VK_QCOM_shader_multiple_wait_queues

This document proposes a new extension that exposes deep asynchronous data load queues in shaders.

1. Problem Statement

High-performance compute and graphics shaders are frequently bound by memory latency.

Traditional compiler optimizations, such as instruction scheduling and loop unrolling, are the standard methods for hiding memory latency by overlapping the gaps with arithmetic instructions. By unrolling a loop, a compiler can issue memory loads for future iterations (N+1, N+2) while the ALUs process the current iteration (N).

However, these techniques may not be sufficient to fully hide the latency for all workloads. Taking one example, Cooperative Matrix:

  • Register Pressure
    Cooperative matrix operations may consume significant register resources. Unrolling loops to a depth sufficient to hide load latency can drastically increase the live register count, which can lead to reduced performance if the register pressure becomes too great.

  • Monolithic Instructions
    Cooperative matrix operations are coarse-grained, monolithic arithmetic instructions that may utilize dedicated hardware to process.
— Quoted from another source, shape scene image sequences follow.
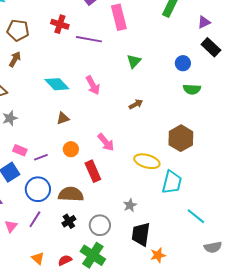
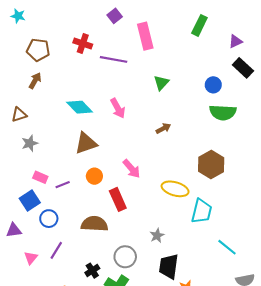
green semicircle: (192, 89) -> (223, 112), size x1.4
brown triangle: (63, 118) -> (86, 143), size x1.6
blue circle: (38, 189) -> (49, 219), moved, size x0.7
black cross: (69, 221) -> (92, 271), moved

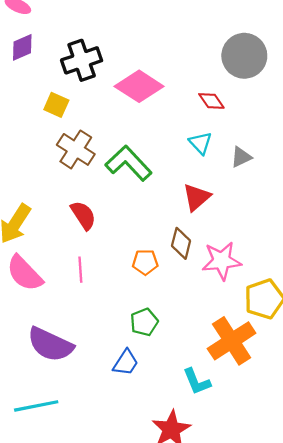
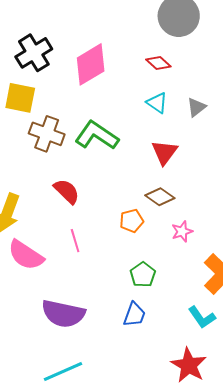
pink diamond: (139, 86) -> (91, 64), turned -51
yellow square: (56, 105) -> (20, 98), size x1.4
brown diamond: (181, 243) -> (160, 197), turned -56
pink star: (222, 261) -> (182, 231), moved, size x0.6

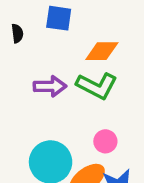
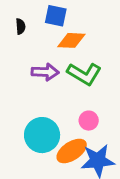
orange diamond: (102, 51) -> (71, 40), moved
Fine-grain instruction scheduling may not be possible for the implementation.

A new mechanism is needed to deepen the data fetch pipeline for such workloads.

2. Solution Space

Two primary approaches were considered:

  1. Implicit Compiler Optimization
    Ideally, the compiler would detect the loop structure and automatically deepen the data fetch pipeline. However, this may not always result in optimal performance for all possible loop structures.

  2. Explicit Loop Control
    By explicitly tagging a loop with a hint, the application can fine tune the performance by influencing the compiler’s decisions.

The latter solution is a more robust solution for more use cases. Application developers should sweep the loop control hint to determine the optimal value for the device, especially when using cooperative matrix operations.

3. Proposal

The extension exposes support a new loop control hint with SPV_QCOM_multiple_wait_queues.

3.1. SPIR-V

Loop Control Enabling Capabilities

0x4000000

MultipleWaitQueuesQCOM
A hint that the compiler may take advantage of multiple wait queues to optimize a loop if a target supports them. Up to how many wait queues the compiler may use is specified in a subsequent unsigned 32-bit integer literal operand. The max queue count of 0 means the compiler may use all of the available wait queues.

MultipleWaitQueuesQCOM

This functionality is gated behind a new SPIR-V capability:

Capability Implicitly declares

4539

MultipleWaitQueuesQCOM
To provide a compiler hint that the compiler may take advantage of multiple wait queues to optimize a loop if a target supports them.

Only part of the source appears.